The 180-pound Juliana pig's owner had been ordered by the city to get rid of the porker by Thursday because city law forbids the animals from being kept as pets.
But Mayor Bill de Blasio canceled the eviction and vowed to work with Wilbur's owners to find him a new home after outcry from locals and elected officials.
"The mayor was made aware of the circumstances and directed officials to find a reasonable solution," said spokeswoman Rosemary Boeglin.
"The Health Department is not taking any enforcement actions at this time, but is working closely with the family to find a safe and suitable home for Staten Island’s favorite swine in the coming months."
Family members were delighted to hear the news as they worried taking Wilbur away from his mattress and pillow in their Great Kills living room would kill their beloved pet.
"That’s fantastic, absolutely fantastic," said Carol Matteo, mother of Wilbur's owner Cristy Matteo. "There's no way this pig is going to last outside.
"It's been a tough road," she added.
The family had planned to transport Wilbur to Ross Mill Farm in Pennsylvania Thursday while they fought the decision to kick him out, the Staten Island Advance reported.
Wilbur, whose owner says acts as a service animal for Cristy Matteo's father who's suffering from cancer, has lived in her home for five years. But Wilbur got an eviction notice in August.

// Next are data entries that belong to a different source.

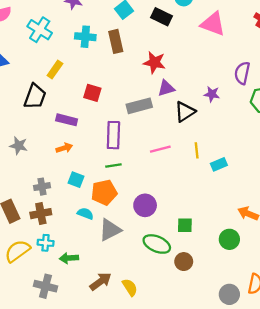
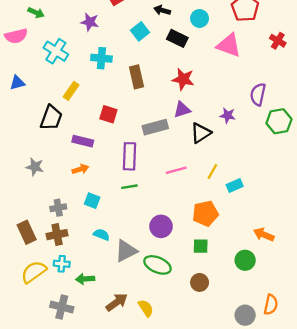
brown rectangle: (116, 41) -> (136, 77), moved
red star: (154, 62) -> (183, 79), moved
yellow line: (197, 150) -> (212, 171), turned 35
orange pentagon: (104, 192) -> (205, 214), moved
green ellipse: (157, 244) -> (157, 265), moved

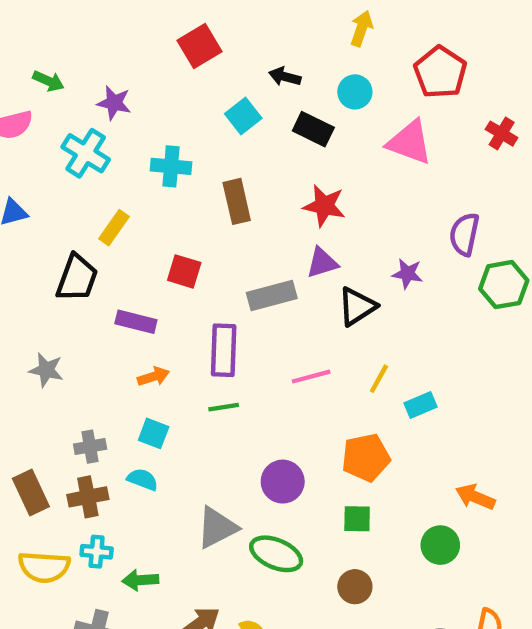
purple star: (90, 22) -> (114, 103), moved
orange arrow: (80, 169) -> (154, 377), moved
cyan semicircle: (101, 235) -> (143, 479), moved
yellow semicircle: (34, 272) -> (44, 567), turned -140

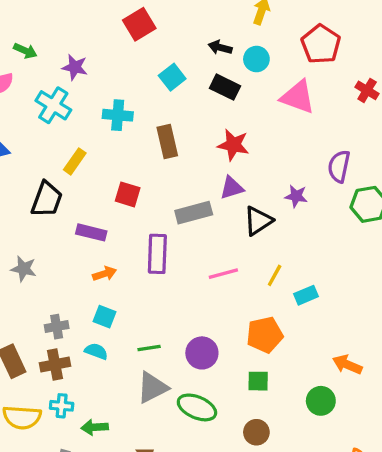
black arrow: (285, 77) -> (220, 47), moved
green line: (224, 407) -> (149, 348), moved

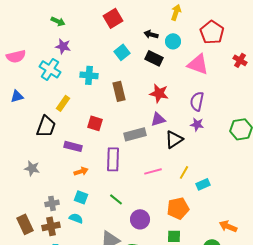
red square: (139, 24) -> (113, 18), moved
green arrow: (25, 51) -> (58, 21), moved
purple semicircle: (339, 166) -> (197, 101), moved
green line: (149, 348) -> (116, 199), moved, turned 48

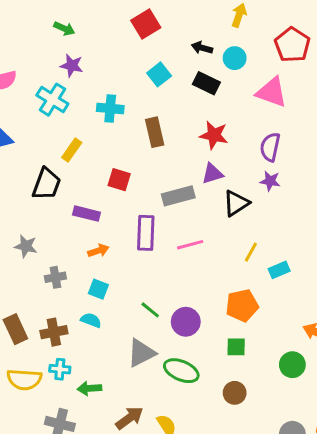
pink line: (153, 171) -> (190, 245), moved
green line: (116, 199) -> (150, 310), moved
gray cross: (52, 203) -> (55, 277), moved

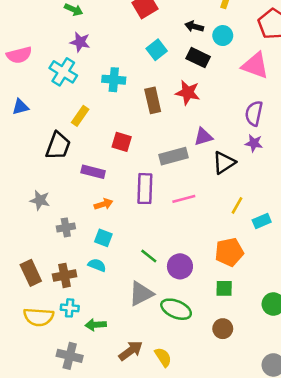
red star: (214, 135) -> (188, 93), moved

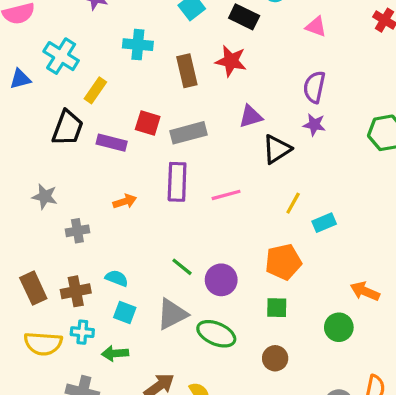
pink triangle: (255, 65) -> (316, 27), size x0.6
cyan cross: (63, 72) -> (61, 56), moved
gray rectangle: (173, 156) -> (189, 133), moved
purple rectangle: (93, 172) -> (112, 143), moved
cyan square: (103, 238) -> (125, 313), moved

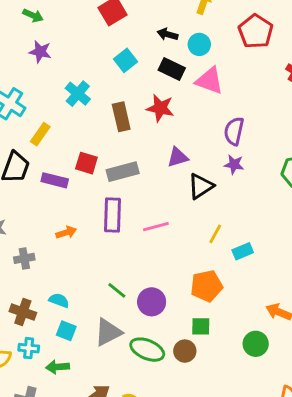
pink triangle: (316, 27) -> (209, 81), moved, size x1.5
cyan cross: (138, 45) -> (78, 94), turned 35
brown cross: (76, 291) -> (23, 312), turned 30
brown circle: (275, 358) -> (185, 351), moved

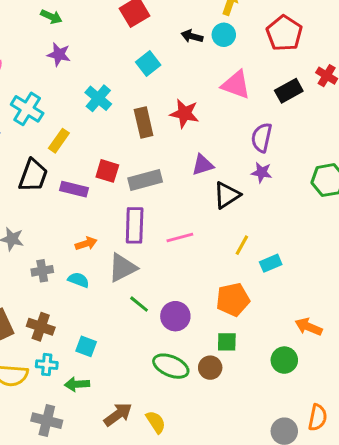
cyan circle: (199, 44) -> (224, 35), moved
black rectangle: (172, 69) -> (289, 91), moved, turned -55
cyan semicircle: (59, 300) -> (79, 280), moved
gray triangle: (108, 332) -> (122, 268), moved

Since then, 13,000 people signed a petition asking for Wilbur to be allowed to stay and two state senators and four assembly members sent a letter to beg the city to give him a pardon.
State Sen. Tony Avella, who's running to replace de Blasio as mayor, joined Matteo at her home Thursday to call on the mayor to give the pig a reprieve.
"These animals are used as service animals, they help individuals who may have emotional distress or physical ailments, as in the case of [Matteo's] father," he said at the time.
Pigs are banned as pets for a variety of reasons including aggression and a lack of USDA-approved rabies vaccination for them, the DOH said. They're also not recognized as service animals under the Americans with Disabilities Act.